В плену — страница 8 из 64

- Доктора, доктора, доктора...

Позади меня, кто именно, не вижу, воет низким надсадным голосом. Далее в этом хаосе звуков не различаю источников.

Вероятно, уже около полуночи появляется высокий худощавый врач в сопровождении двух помощников с фонарями. Санитары встают и вытягиваются. Усталым, но твердым голосом, не знаю, на каком языке, но понимаемом всеми, произносит:

- Я немецкий доктор. Кому я нужен сейчас?

Подходит к одному, другому, третьему, и везде со своими помощниками быстро и деловито оказывает помощь. Солдату с отрубленной ногой накладывает жгут. Ване Петрушкову делает укол, и пока фельдшера обтирают ему лицо, шутит с ним, хлопая по плечу. Ваня, с бульканьем во рту, что-то пытается ответить, а потом успокаивается и ложится. Успокаивает и тяжело раненного позади меня.

И сразу наступает тишина. Всем стонущим он не помог, да и не был в состоянии это сделать. Просто сам факт появления этого усталого врача прекратил панику, заставил каждого взять себя в руки и вселил уверенность, что о нем позаботятся. Как бы всех нас погладил по головке и сказал: "Ну не плачьте, заживет".

Ночью Жилин умер. Утром он был совсем холодный. Наверное, спасти его было невозможно, уже в машине он был очень плох. А здесь, с тех пор, как его положили, не шевелился и не говорил. Кроме Жилина, санитары выносят еще несколько умерших за ночь. Наступило утро, а с ним пришли и обычные утренние заботы. Сейчас все спокойно. Никто не стонет и не кричит. Прошла ночь, а с ней ушли и ночные страхи. Положение уже не представляется отчаянным. Наоборот, начинается общее оживление, достигающее апогея при известии, что несут завтрак. Санитары вносят дымящиеся ведра и деревянный щит с кусками хлеба. Каждому дается по черпаку густой пшеничной каши с жиром и по куску серого хлеба. Все подставляют котелки, а у некоторых, вроде меня, котелков нет. Мне всегда посуду подавали, а затем ее убирали и мыли. Дома это делала жена, а на войне солдаты. Мне бы раньше и в голову не могло придти носить при себе котелок и ложку, затолкнутую в сапог или под обмотку. Сейчас санитар дает мне плоскую алюминиевую солдатскую кружку, в которую и накладывает теплую, аппетитную кашу. Но вот беда: в эту кружку каши входит меньше. Мне это первый урок за барство, с которым теперь нужно прощаться. Однако не все поступают, как я. Многие, не соглашаясь с уменьшением порции, отказываются от кружечки, а взамен протягивают пилотку.

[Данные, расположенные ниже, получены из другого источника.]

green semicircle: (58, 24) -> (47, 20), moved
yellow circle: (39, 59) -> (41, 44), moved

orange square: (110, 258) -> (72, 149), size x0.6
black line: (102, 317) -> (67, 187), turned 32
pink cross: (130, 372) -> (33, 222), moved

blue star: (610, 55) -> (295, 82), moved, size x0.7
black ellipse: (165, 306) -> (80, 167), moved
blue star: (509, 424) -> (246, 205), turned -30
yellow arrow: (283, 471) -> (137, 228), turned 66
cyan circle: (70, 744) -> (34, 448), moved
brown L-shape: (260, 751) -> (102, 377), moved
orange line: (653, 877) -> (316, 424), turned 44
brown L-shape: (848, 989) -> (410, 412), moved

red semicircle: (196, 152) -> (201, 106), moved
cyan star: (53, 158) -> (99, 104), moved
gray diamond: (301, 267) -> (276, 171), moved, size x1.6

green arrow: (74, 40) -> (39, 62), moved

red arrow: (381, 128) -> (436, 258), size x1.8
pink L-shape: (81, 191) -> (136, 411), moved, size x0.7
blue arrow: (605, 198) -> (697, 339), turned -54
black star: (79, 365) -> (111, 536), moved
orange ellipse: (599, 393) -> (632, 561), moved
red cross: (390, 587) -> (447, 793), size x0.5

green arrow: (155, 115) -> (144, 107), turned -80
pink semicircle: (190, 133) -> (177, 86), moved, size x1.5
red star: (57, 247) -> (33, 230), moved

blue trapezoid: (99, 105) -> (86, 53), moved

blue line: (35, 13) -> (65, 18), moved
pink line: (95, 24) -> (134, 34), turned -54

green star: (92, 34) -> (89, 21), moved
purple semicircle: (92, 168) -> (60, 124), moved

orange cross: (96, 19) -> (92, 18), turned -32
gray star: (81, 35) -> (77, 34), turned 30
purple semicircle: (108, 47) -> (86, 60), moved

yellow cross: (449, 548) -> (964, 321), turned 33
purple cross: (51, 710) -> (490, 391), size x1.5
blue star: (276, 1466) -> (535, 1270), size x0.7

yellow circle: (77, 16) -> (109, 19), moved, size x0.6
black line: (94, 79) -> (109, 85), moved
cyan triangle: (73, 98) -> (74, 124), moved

Вскоре после завтрака начинаются перевязки. Сначала на носилках уносят тяжело раненных и забинтованными возвращают обратно. Говорят, что на пункте делают даже простейшие операции. Затем начинают брать и ходячих. Держась за санитара и опираясь на палку, скачу и я. Добираться до перевязочного пункта недалеко. Он находится на Нарвском шоссе в доме, где когда-то была почтовая станция, а совсем недавно контора колхоза. Санитар помогает дойти до крыльца и подняться на несколько ступенек, а затем уходит. В прихожую вхожу сам. Здесь на меня неожиданно бросаются два дюжих парня в белых халатах. В одно мгновение они стаскивают с меня шинель и ботинок и задирают штанину. Не успев опомниться, я буквально в ту же секунду оказываюсь распластанным на операционном столе в следующей большой комнате со свежевыбеленными стенами и потолком и полом, застеленным чем-то вроде светлого линолеума. Кроме стола, на котором я лежу, в комнате еще два стола; на них сейчас тоже перевязывают. Около меня хирурги с марлевыми повязками на лицах и несколько веселых молодых парней, о которых почему-то хочется сказать: "Ах вы, черти, такие-сякие".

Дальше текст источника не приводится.